Labour will not be out soon unless the Tories pull their fingers out and give people a concrete reason to vote for them rather than bleat about something that is not under their control. As much as I am a Tory now, I have been on both sides of the fence and was wooed over by Michael Howard looking and sounding like a proper Prime Minister during the first half of 2004. I can so very easily go back and it is looking tempting; the only thing that keeps me in the party is the feeling I first felt on joining that it was my natural home rather than just my head saying Vote Tory to me. I am under no illusions that the current leadership have to work to get my active support rather than just my vote in safe Tory Wokingham. So far they are not doing very well - and they have had 3 years to convince me.

The VAT 'holiday' is a bit of a red herring. What would help far more would be to raise the VAT registration threshold from the current £67K turnover to £120K or even £150K. For businesses operating under this level of turnover, employing 2 or 3 people, VAT is no more than a stealth payroll tax: you charge VAT on all your sales, but can only reclaim it on materials and services, not labour. So even if you have a bad quarter and make a loss you can still end up with a hefty VAT bill. For many of these small companies I suspect the amounts of VAT collected by the Govt are barely worth the admin cost - and with around 70% of small businesses failing in the first year, leaving the smallest businesses out of VAT altogether will stop HMCE becoming entangled in thousands of bankruptcy proceedings each year. More then entangled in fact - HMCE has a reputation for being one of the most aggressive creditors when it comes to pushing firms into receivership, and small firms might stand a better chance of survival if they didn't have VAT to worry about.

IIRC the registration threshold is about the only aspect of VAT that we can control at a national level - all the rest is EU mandated. So there's nothing to stop it happening.

I have systems in place, so don't worry about the detail on a day to day basis - (running a business doesn't make money it is a significant cost - DOING business is what makes money).

But VAT isn't much of an issue - we charge 17.5%, pocket a chunk of it and pass the rest on the tax man - it is just a fundraiser for the government rather than meaning anything (just like NI still pretending to be different from income tax).

One of the things I dislike most (and I know others who agree) is having to pay my tax IN ADVANCE -- start of the year have to guess what we will earn and pay the tax up front (yes, before we have earnt anything!) - at the end of the year, if we got it wrong and didn't pay enough then we pay interest... if we paid too much we get it back with a bit of interest at a /lower/ rate then we would have paid!.

VAT is no more than a stealth payroll tax...

Dickie, I’m sorry to say that Value Added Tax is precisely that: a tax on added value. If you raise the threshold to £150K, one of the effects is to give smaller businesses a built-in competitive advantage of up to 17.5% (depending on how much value they’re adding – i.e. the difference between their sale and purchase costs). If your business is less than £150K, clearly you’d enjoy that. But if you were at £149K and looking to employ your fourth person…?

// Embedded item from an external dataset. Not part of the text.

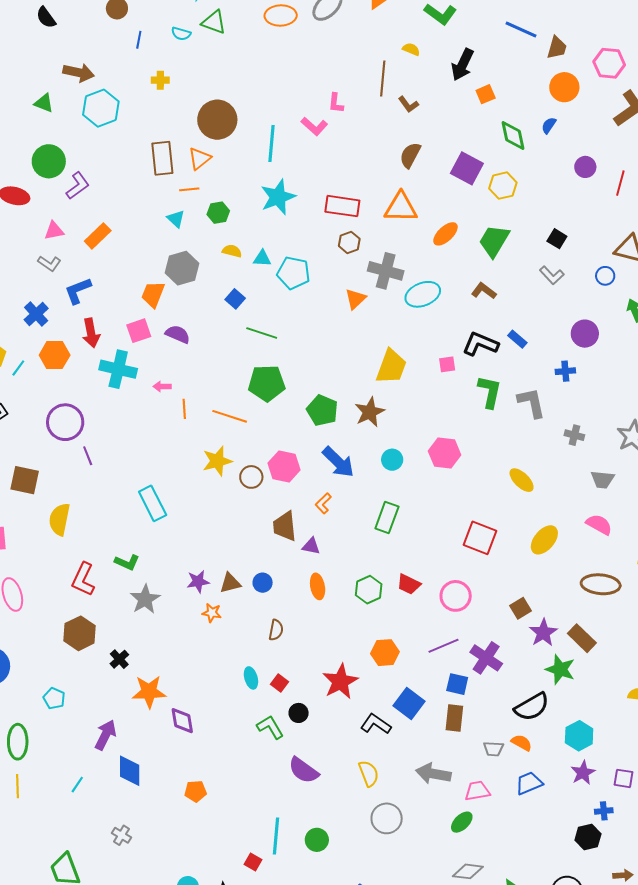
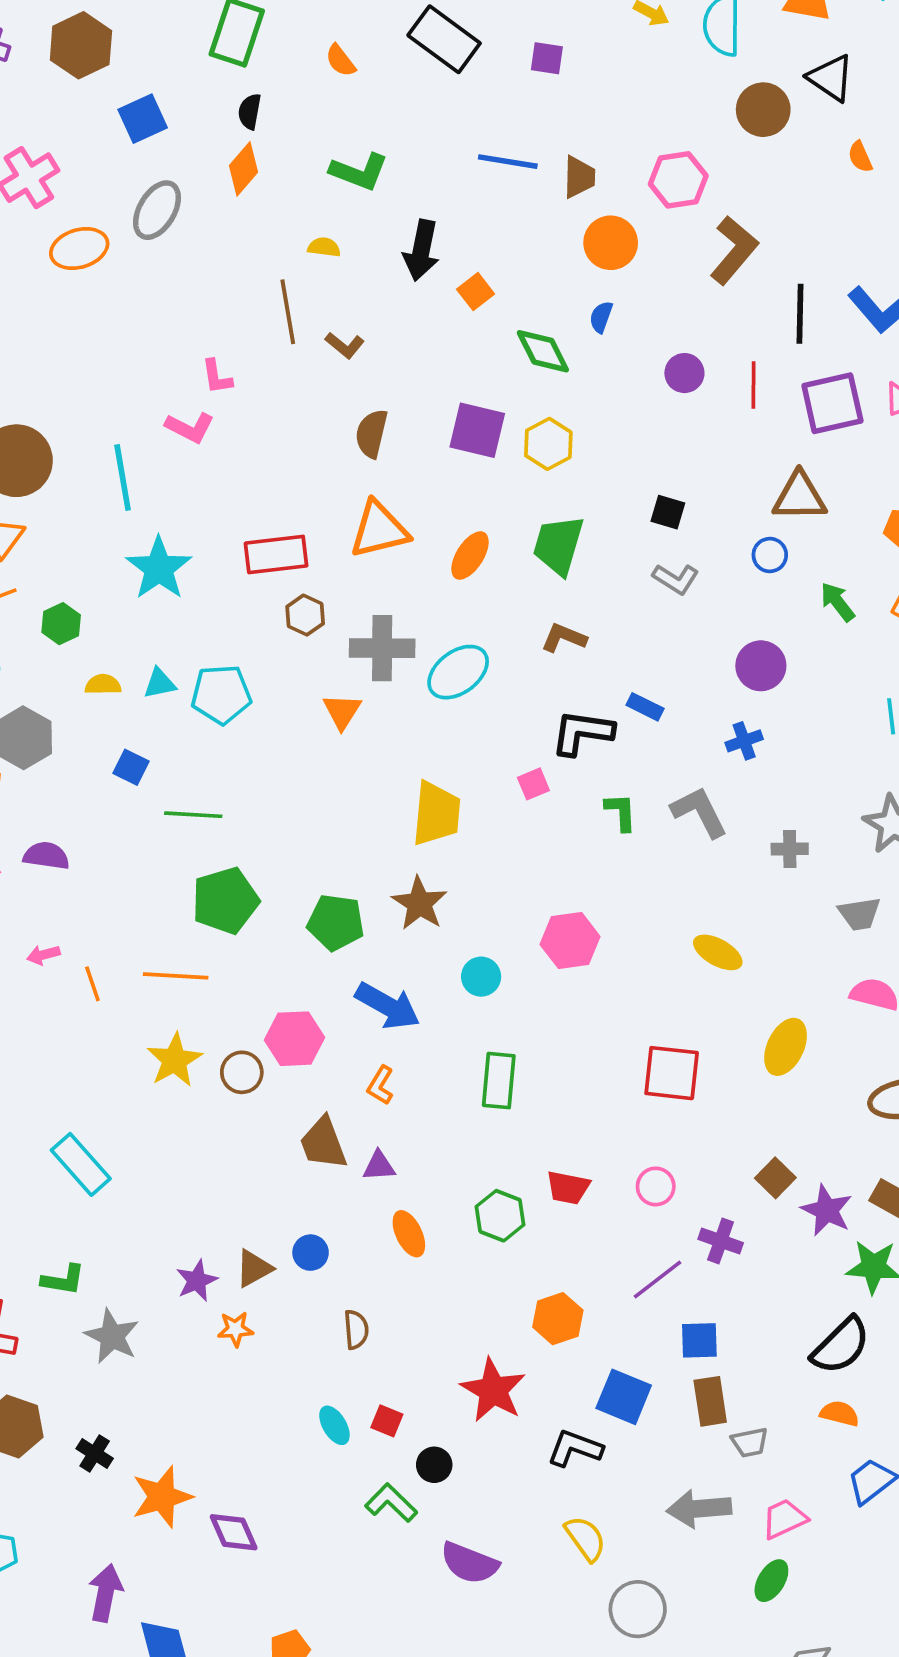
green L-shape: (490, 392) -> (621, 812), size x0.7
pink circle: (456, 596) -> (656, 1186), size x0.7
purple cross: (486, 658) -> (721, 1241), moved, size x0.7
gray trapezoid: (493, 749) -> (750, 1442), moved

Having said that, I do agree that the costs of administering VAT (both direct and indirect costs, such as lost opportunities) and the severe fines for error put a huge burden and undue stress on small businesses. Unlike the juggernaut that prosecutes us, VAT is not our only job.

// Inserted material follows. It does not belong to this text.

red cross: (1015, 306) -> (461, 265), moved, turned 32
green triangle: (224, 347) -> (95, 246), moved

Osborne says we need change: "Any spare change, Guv?"
At this rate we'll all be selling the 'Big Issue' or fighting for pitches outside the cash machines in the High Street.
How about a 78 word analysis of Brown's failure and an 87 word alternative? Reducing interest rates is not enough.
When Brown inherited the keys to the Treasury the economy was in the best shape it had been in since 1914. Today it is in the worst shape it has been in since 1945. It has taken Brown 11 years to achieve what it took two World Wars, two Coalition Governements and the 1930's slump, over a period of 31 years, to achieve. That is his place in history. There is your open goal, George. When you find the balls start kicking.